EXERCISE DESCRIPTION: Beginning with the line that has "Winder GA Homes?" and ending with the line that has "Product Description", retype the entries below exactly, except for the pictures.

=== SOURCE DATA ===

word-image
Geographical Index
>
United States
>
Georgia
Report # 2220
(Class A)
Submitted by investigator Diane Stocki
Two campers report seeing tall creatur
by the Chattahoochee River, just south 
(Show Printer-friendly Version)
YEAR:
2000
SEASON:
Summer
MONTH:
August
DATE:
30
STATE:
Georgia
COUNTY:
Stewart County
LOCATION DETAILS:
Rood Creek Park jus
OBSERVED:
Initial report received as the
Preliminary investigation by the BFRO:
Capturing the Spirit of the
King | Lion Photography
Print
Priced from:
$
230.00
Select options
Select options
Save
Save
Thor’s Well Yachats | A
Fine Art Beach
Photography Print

===
=== SOURCE DATA ===

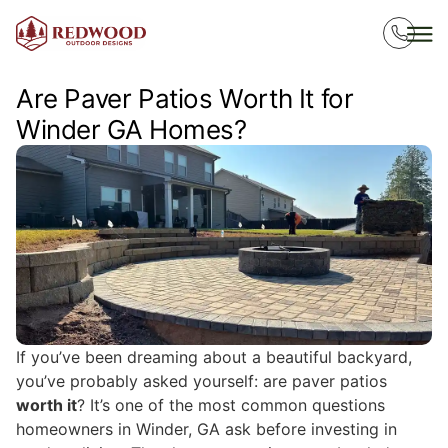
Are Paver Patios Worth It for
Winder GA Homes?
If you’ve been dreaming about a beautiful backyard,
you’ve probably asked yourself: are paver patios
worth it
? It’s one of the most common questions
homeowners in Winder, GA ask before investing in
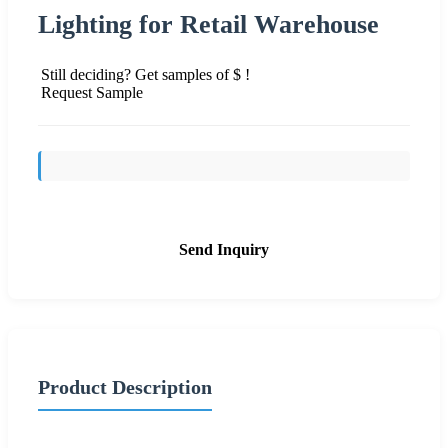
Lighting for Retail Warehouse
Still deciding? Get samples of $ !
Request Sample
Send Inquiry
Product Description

===
=== SOURCE DATA ===

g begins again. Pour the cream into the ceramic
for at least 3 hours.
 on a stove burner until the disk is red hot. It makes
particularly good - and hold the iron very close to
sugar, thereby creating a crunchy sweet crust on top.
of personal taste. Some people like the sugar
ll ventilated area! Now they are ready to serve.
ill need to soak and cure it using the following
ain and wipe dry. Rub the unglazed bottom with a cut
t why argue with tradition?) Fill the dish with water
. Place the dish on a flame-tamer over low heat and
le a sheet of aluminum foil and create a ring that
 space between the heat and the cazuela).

===

RESULT:
Winder GA Homes?
If you’ve been dreaming about a beautiful backyard,
you’ve probably asked yourself: are paver patios
worth it
? It’s one of the most common questions
homeowners in Winder, GA ask before investing in
Lighting for Retail Warehouse
Still deciding? Get samples of $ !
Request Sample
Send Inquiry
Product Description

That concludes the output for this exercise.